What we changed in how we work

Three methodological commitments came out of this, and they're now load-bearing across the project:

  1. Confirmatory arms at N=10 are insufficient for magnitude claims in agent-based models. They're fine for "does the mechanism exist"; they are not fine for "how big is it." High-variance simulators need replication before any effect size is published.
  2. Bonferroni correction earns its keep. With 12 comparisons, the corrected threshold is α/12 = 0.004. The deflated tight-governance effect (p=0.058) fails it cleanly — and so would a lot of tempting near-significant results. The same discipline backs our other headline claims (calibration-drift welfare collapse, additive toxicity mechanisms); this episode is the validation that the discipline catches real false positives, not just hypothetical ones.
  3. Pre-register the replication, then believe it. We specified N=50 and the stopping rule before running, so there was no peeking-driven temptation to stop at a flattering interim. When the number came back small, there was no wiggle room to rationalize it away.

Open questions

  • How many seeds are enough for stable long-horizon estimates in this simulator? N=50 was sufficient to separate signal from noise here, but we don't have a general rule.
  • Does the moderate-governance effect (d=0.76) persist across adversarial fractions other than 20%?
  • Can we build confidence intervals that account for the inflation pattern up front, so a d=2.75 at N=10 is reported with the skepticism it deserves before replication?

Why we lead with this

The cleanest signal a research program can send about its own reliability is to show its work catching its own errors.
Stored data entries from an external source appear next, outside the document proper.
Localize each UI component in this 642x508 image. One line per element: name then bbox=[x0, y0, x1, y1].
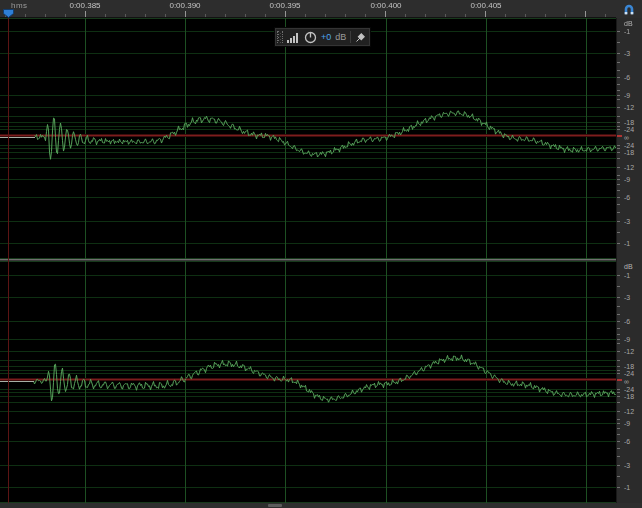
db-scale-label: -6 bbox=[624, 193, 630, 200]
time-label: 0:00.385 bbox=[69, 1, 100, 10]
db-scale-label: -9 bbox=[624, 420, 630, 427]
scrollbar-thumb[interactable] bbox=[268, 504, 282, 507]
time-label: 0:00.405 bbox=[470, 1, 501, 10]
db-scale-tick bbox=[617, 441, 620, 442]
db-scale-tick bbox=[617, 314, 620, 315]
db-scale-label: -3 bbox=[624, 218, 630, 225]
pin-icon[interactable] bbox=[355, 32, 366, 43]
zoom-scrollbar[interactable] bbox=[0, 503, 642, 508]
time-label: 0:00.400 bbox=[370, 1, 401, 10]
hud-separator bbox=[350, 31, 351, 43]
db-scale-tick bbox=[617, 62, 620, 63]
db-scale-tick bbox=[617, 116, 620, 117]
db-scale-label: -1 bbox=[624, 484, 630, 491]
db-scale-label: -18 bbox=[624, 119, 634, 126]
db-scale-tick bbox=[617, 107, 620, 108]
gain-knob[interactable] bbox=[304, 31, 317, 44]
playhead-marker[interactable] bbox=[3, 9, 14, 18]
db-scale-tick bbox=[617, 373, 620, 374]
db-scale-label: -12 bbox=[624, 348, 634, 355]
db-scale-tick bbox=[617, 122, 620, 123]
db-scale-tick bbox=[617, 190, 620, 191]
db-scale-label: -1 bbox=[624, 27, 630, 34]
audio-editor-window: hms 0:00.3850:00.3900:00.3950:00.4000:00… bbox=[0, 0, 642, 508]
db-scale-label: dB bbox=[624, 20, 633, 27]
db-scale-tick bbox=[617, 77, 620, 78]
db-scale-tick bbox=[617, 129, 620, 130]
db-scale-tick bbox=[617, 286, 620, 287]
magnet-icon bbox=[622, 2, 636, 16]
db-scale-tick bbox=[617, 351, 620, 352]
db-scale-tick bbox=[617, 175, 620, 176]
db-scale-label: -9 bbox=[624, 91, 630, 98]
db-scale-label: -18 bbox=[624, 392, 634, 399]
db-scale-label: -12 bbox=[624, 407, 634, 414]
db-scale-tick bbox=[617, 95, 620, 96]
db-scale-tick bbox=[617, 321, 620, 322]
db-scale-tick bbox=[617, 487, 620, 488]
db-scale-label: -24 bbox=[624, 385, 634, 392]
db-scale-tick bbox=[617, 297, 620, 298]
db-scale-label: -12 bbox=[624, 163, 634, 170]
waveform-display[interactable] bbox=[0, 18, 616, 503]
volume-hud[interactable]: +0 dB bbox=[274, 27, 371, 47]
db-scale-tick bbox=[617, 392, 620, 393]
db-scale-tick bbox=[617, 370, 620, 371]
db-scale-label: -1 bbox=[624, 240, 630, 247]
db-scale-label: -18 bbox=[624, 363, 634, 370]
db-scale-tick bbox=[617, 465, 620, 466]
db-scale-label: dB bbox=[624, 263, 633, 270]
db-scale-label: -24 bbox=[624, 370, 634, 377]
time-label: 0:00.395 bbox=[269, 1, 300, 10]
db-scale-tick bbox=[617, 423, 620, 424]
db-scale-tick bbox=[617, 389, 620, 390]
db-scale-tick bbox=[617, 212, 620, 213]
db-scale-label: -12 bbox=[624, 104, 634, 111]
snap-toggle[interactable] bbox=[616, 0, 642, 18]
db-scale-tick bbox=[617, 428, 620, 429]
db-scale-tick bbox=[617, 402, 620, 403]
db-scale-tick bbox=[617, 476, 620, 477]
db-scale-tick bbox=[617, 152, 620, 153]
gain-value[interactable]: +0 bbox=[321, 33, 331, 42]
db-scale-tick bbox=[617, 135, 622, 137]
db-scale-label: -6 bbox=[624, 74, 630, 81]
db-scale-tick bbox=[617, 184, 620, 185]
db-scale-tick bbox=[617, 31, 620, 32]
db-scale-tick bbox=[617, 148, 620, 149]
db-scale-tick bbox=[617, 448, 620, 449]
db-scale-label: -24 bbox=[624, 141, 634, 148]
db-scale-tick bbox=[617, 334, 620, 335]
db-scale-tick bbox=[617, 42, 620, 43]
db-scale-label: ∞ bbox=[624, 134, 629, 141]
gain-unit-label: dB bbox=[335, 33, 346, 42]
db-scale-tick bbox=[617, 90, 620, 91]
db-scale-tick bbox=[617, 158, 620, 159]
db-scale-tick bbox=[617, 84, 620, 85]
db-scale-tick bbox=[617, 99, 620, 100]
db-scale-tick bbox=[617, 396, 620, 397]
db-scale-tick bbox=[617, 339, 620, 340]
db-scale-tick bbox=[617, 434, 620, 435]
db-scale-label: -9 bbox=[624, 176, 630, 183]
timeline-ruler[interactable]: hms 0:00.3850:00.3900:00.3950:00.4000:00… bbox=[0, 0, 642, 18]
db-scale-label: -6 bbox=[624, 437, 630, 444]
db-scale-label: -1 bbox=[624, 271, 630, 278]
db-scale-tick bbox=[617, 179, 620, 180]
db-scale-tick bbox=[617, 70, 620, 71]
grip-handle[interactable] bbox=[277, 31, 283, 43]
db-scale-tick bbox=[617, 379, 622, 381]
db-scale-tick bbox=[617, 204, 620, 205]
db-scale-tick bbox=[617, 53, 620, 54]
db-scale-label: -18 bbox=[624, 148, 634, 155]
db-scale-label: -3 bbox=[624, 462, 630, 469]
db-scale-tick bbox=[617, 419, 620, 420]
db-scale-tick bbox=[617, 360, 620, 361]
db-scale-tick bbox=[617, 456, 620, 457]
db-scale-tick bbox=[617, 343, 620, 344]
db-scale-label: -3 bbox=[624, 293, 630, 300]
db-scale: dB-1-1-3-3-6-6-9-9-12-12-18-18-24-24∞dB-… bbox=[616, 18, 642, 503]
levels-icon bbox=[287, 32, 300, 43]
db-scale-label: -3 bbox=[624, 49, 630, 56]
db-scale-tick bbox=[617, 328, 620, 329]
We could have shipped "screening produces enormous long-horizon gains." Instead the honest artifact is smaller, more specific, and more trustworthy: a moderate effect, in the moderate-governance regime, that survived a 5× power increase — and a 10-seed phantom that didn't. The deflation is the finding.


Source: 20260326_screening_strength_sweep (confirmatory arm, N=10) and 20260328_long_horizon_screening_replication (N=50). Promoted in the claims registry as small-sample-screening-inflation. Raw run directories are archived to swarm-artifacts.